I shoot blindly here. “Come back to my house with me.”

She looks up. “Excuse me?”

“Come over, sit on the couch, and drink something out of one of our cups. Be there for an hour.”

“Why?”

“Because Gavin’s in my house. That’s why we’re doing this, right? Gavin is the reason your father knows, and he’s currently killing three hours until a media shoot.” I inhale. “Gavin has brought you up to me eleven separate times since last night.”

She blinks. “Eleven?”

“Maybe four, but it’s still enough. He told me to tell you he said hi.”

She scoffs. “Why?”

Hell if I know.“That’s just what he said.”
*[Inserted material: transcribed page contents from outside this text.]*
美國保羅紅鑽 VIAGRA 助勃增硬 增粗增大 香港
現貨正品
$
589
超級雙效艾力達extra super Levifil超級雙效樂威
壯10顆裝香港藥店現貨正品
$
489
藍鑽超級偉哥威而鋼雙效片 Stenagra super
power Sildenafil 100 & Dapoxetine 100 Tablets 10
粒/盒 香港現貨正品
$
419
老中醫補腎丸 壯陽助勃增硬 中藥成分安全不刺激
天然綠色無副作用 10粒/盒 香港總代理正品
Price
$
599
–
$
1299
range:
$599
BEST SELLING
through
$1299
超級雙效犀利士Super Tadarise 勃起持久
She closes her eyes for half a second. “And you think me sitting on your couch fixes that.”

“I think you sitting on my couch ends it. He watches you walk in with me, in daylight, in my hoodie, drinking my coffee — and he stops trying to be relevant to this. He goes to his shoot. He goes back to his city tomorrow. The story closes.”

She studies me. “You’re not steering me toward your house for any other reason.”
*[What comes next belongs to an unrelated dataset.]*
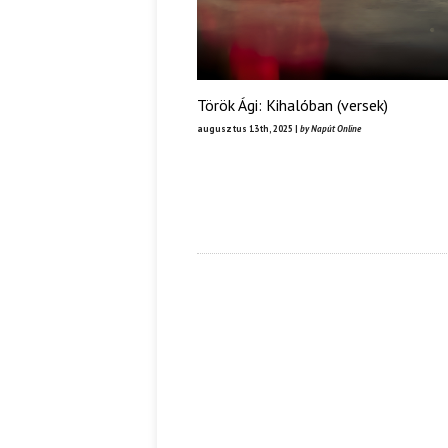
Török Ági: Kihalóban (versek)
augusztus 13th, 2025 |
by Napút Online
I almost make the joke. I have it loaded. I don’t fire it.

“Linwood. Gavin is in my kitchen until two-thirty and then he’s gone. If you don’t come over now, he spends that time talking about you to me. I’m asking you to come close the loop.”

She looks at me for a long second. “I’m busy today. You get one hour.”

“Generous.”

She holds her coffee mug up. “And I’m taking my coffee with me.”

I look at it. “Insulting.”

She shakes her head. “I don’t drink yours.”

“You’ll come around, Linwood.”

She gets up to find her shoes. She comes back in a jacket and a beanie.

I open her front door. She steps out into the afternoon, and we walk three doors side by side. I don’t take her hand. She doesn’t offer it. By every visible measure, we’re two college seniors out for a Sunday walk.

Halfway between her house and mine, she slows down. “If he says anything to me — anything — I’ll handle him.”

I look at her, wondering if she’s serious.She’s muting me?

“That’s a rule. A Linwood-Ermington rule. Number one.”

I blink at the rule. I can do rules, but muting me? “Okay,” I say.

She lifts an eyebrow at me. “I mean it.”